- Your goal -
Each line in the records below, from the one that contains "IC AMP GALIL 1.559-1.61GHZ 6XSON" to the one that contains "SHARE PRODUCT", should be reproduced exactly, the first and last included.

(Extracted records)
"""

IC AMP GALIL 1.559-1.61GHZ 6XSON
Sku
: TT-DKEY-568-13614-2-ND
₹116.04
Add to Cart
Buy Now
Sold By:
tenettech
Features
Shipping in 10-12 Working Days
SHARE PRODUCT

"""
"""

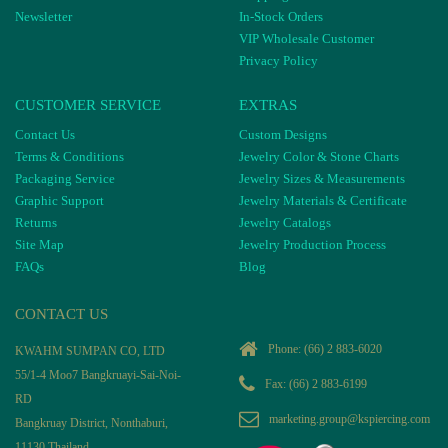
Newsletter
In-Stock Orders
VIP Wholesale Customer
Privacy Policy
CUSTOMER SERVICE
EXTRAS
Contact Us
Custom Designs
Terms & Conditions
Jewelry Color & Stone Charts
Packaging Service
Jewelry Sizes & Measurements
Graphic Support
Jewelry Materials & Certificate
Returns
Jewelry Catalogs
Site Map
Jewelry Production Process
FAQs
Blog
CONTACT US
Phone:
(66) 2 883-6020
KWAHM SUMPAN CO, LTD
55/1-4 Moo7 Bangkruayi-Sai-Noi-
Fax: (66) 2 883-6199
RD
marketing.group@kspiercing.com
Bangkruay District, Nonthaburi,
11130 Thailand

"""

- Solution below -
IC AMP GALIL 1.559-1.61GHZ 6XSON
Sku
: TT-DKEY-568-13614-2-ND
₹116.04
Add to Cart
Buy Now
Sold By:
tenettech
Features
Shipping in 10-12 Working Days
SHARE PRODUCT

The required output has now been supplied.